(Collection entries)
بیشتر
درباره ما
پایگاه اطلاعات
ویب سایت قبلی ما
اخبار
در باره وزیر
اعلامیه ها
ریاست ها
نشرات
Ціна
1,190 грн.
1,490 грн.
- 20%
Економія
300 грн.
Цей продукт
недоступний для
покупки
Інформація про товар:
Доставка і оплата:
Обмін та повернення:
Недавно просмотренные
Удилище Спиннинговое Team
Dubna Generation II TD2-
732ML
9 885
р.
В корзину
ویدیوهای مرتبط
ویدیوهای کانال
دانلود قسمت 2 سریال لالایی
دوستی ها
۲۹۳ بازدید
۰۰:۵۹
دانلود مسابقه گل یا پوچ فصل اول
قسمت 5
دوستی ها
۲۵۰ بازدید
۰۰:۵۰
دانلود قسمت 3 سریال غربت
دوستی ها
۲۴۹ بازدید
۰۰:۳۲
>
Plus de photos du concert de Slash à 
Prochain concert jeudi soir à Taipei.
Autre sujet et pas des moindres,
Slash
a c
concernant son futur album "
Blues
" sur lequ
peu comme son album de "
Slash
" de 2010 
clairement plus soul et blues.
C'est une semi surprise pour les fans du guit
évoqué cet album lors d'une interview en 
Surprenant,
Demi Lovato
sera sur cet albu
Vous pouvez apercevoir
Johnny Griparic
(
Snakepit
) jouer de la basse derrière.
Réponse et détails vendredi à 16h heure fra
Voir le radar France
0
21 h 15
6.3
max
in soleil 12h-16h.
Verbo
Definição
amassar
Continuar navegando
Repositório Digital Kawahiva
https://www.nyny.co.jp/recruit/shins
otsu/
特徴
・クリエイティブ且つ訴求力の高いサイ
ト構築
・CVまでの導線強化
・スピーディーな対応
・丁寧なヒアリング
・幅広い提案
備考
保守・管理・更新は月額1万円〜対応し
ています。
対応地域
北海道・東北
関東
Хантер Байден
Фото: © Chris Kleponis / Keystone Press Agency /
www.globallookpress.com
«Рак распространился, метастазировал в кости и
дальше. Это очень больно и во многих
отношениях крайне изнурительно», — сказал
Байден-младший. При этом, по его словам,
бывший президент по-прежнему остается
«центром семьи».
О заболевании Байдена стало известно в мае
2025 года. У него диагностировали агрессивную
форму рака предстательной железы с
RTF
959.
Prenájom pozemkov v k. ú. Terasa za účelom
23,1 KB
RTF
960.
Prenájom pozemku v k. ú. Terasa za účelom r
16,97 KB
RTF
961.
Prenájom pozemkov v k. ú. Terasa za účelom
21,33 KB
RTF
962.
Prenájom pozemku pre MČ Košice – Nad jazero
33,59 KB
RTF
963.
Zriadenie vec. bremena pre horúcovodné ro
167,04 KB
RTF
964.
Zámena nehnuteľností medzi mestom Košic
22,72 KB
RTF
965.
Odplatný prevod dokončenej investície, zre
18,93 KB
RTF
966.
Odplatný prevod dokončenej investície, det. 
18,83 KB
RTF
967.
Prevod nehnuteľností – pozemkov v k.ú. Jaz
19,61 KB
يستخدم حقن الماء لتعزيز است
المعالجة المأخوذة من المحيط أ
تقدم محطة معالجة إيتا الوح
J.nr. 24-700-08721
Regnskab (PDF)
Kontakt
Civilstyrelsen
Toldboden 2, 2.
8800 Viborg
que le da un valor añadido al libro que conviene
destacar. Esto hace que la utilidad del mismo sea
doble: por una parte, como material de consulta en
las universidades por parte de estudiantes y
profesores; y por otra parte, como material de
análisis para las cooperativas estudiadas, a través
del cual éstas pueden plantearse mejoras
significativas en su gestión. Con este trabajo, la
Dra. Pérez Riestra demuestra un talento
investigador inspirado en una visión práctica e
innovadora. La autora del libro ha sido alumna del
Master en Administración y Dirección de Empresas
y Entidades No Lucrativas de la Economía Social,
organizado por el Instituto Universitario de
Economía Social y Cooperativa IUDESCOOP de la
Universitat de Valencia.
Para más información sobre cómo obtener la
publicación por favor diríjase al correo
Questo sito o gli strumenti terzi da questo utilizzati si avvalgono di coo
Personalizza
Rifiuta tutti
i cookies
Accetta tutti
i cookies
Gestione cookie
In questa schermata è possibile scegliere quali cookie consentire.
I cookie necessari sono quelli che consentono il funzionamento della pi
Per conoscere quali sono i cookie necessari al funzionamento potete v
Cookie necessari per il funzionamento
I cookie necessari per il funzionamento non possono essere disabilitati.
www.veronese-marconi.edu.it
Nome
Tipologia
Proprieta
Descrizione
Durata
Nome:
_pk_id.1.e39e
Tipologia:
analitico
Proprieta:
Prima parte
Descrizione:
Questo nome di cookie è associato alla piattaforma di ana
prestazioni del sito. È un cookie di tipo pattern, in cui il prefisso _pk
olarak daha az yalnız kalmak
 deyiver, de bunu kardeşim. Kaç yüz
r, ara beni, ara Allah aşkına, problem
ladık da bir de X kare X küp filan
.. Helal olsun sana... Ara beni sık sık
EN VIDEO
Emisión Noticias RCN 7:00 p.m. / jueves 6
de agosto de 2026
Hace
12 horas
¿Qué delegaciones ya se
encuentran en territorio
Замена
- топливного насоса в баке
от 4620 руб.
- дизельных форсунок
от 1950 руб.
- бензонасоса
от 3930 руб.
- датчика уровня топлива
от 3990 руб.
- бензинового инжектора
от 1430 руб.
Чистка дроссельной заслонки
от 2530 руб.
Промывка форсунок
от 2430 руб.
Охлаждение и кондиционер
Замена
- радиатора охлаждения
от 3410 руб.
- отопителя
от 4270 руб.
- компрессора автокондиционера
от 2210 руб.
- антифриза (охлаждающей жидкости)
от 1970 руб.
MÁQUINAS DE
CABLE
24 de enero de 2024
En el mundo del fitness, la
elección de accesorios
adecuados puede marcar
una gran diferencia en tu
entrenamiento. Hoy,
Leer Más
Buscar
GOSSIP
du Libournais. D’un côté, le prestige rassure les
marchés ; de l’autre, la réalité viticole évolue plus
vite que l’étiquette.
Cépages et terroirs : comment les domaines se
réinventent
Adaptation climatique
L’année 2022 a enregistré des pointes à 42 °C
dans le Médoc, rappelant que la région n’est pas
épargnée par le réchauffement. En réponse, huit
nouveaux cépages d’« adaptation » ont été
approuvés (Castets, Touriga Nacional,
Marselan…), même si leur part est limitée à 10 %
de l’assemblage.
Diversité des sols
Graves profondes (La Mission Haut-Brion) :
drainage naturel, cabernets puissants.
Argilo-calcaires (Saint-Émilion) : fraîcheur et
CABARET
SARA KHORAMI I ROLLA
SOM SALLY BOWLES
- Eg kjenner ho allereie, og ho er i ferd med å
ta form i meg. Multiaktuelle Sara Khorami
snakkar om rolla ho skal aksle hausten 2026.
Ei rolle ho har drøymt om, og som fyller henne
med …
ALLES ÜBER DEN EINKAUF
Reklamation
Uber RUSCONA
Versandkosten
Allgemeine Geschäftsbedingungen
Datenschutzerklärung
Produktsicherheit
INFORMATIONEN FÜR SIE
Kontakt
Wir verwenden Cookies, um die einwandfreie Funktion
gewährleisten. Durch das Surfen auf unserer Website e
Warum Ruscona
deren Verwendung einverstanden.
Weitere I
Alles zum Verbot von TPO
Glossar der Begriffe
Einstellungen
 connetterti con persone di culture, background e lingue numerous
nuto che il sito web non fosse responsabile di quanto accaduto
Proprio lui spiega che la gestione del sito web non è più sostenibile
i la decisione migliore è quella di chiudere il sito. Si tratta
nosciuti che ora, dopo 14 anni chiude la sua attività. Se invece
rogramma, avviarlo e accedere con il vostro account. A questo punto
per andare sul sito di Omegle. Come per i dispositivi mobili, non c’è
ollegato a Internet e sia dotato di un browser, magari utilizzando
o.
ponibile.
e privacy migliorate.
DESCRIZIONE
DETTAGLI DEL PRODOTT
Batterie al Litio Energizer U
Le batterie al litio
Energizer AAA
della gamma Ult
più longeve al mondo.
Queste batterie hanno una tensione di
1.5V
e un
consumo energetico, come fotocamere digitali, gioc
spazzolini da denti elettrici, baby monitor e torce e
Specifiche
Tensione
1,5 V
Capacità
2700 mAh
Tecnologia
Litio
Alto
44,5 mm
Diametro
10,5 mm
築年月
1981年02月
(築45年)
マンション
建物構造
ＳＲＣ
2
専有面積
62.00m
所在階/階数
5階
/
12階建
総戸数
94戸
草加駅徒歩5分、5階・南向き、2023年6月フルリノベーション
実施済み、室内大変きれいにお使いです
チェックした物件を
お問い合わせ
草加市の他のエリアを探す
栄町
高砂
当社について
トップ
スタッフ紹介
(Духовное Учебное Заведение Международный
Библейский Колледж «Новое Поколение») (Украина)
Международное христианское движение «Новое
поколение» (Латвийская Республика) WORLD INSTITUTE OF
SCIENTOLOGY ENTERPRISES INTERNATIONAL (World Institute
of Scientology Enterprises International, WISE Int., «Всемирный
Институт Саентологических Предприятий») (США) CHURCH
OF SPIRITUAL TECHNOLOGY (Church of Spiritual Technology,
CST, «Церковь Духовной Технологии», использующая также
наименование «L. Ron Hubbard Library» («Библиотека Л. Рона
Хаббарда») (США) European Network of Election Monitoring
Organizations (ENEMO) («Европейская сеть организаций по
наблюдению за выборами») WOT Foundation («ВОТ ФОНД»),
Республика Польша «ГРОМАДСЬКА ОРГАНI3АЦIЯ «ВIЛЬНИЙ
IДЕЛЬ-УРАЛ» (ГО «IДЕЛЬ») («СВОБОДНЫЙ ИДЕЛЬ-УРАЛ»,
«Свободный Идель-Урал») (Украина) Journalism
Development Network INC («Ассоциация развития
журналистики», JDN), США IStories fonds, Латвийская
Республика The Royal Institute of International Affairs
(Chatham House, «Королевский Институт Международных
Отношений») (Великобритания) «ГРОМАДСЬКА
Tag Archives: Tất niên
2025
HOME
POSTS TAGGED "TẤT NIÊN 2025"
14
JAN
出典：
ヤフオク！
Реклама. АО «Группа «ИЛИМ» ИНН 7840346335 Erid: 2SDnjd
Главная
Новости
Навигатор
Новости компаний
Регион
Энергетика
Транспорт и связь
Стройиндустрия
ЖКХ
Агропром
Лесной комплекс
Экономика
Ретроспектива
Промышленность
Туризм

**Assignment**
Pick out every line above that holds the word "سریال" and copy it.

**Answer space**
دانلود قسمت 2 سریال لالایی
دانلود قسمت 3 سریال غربت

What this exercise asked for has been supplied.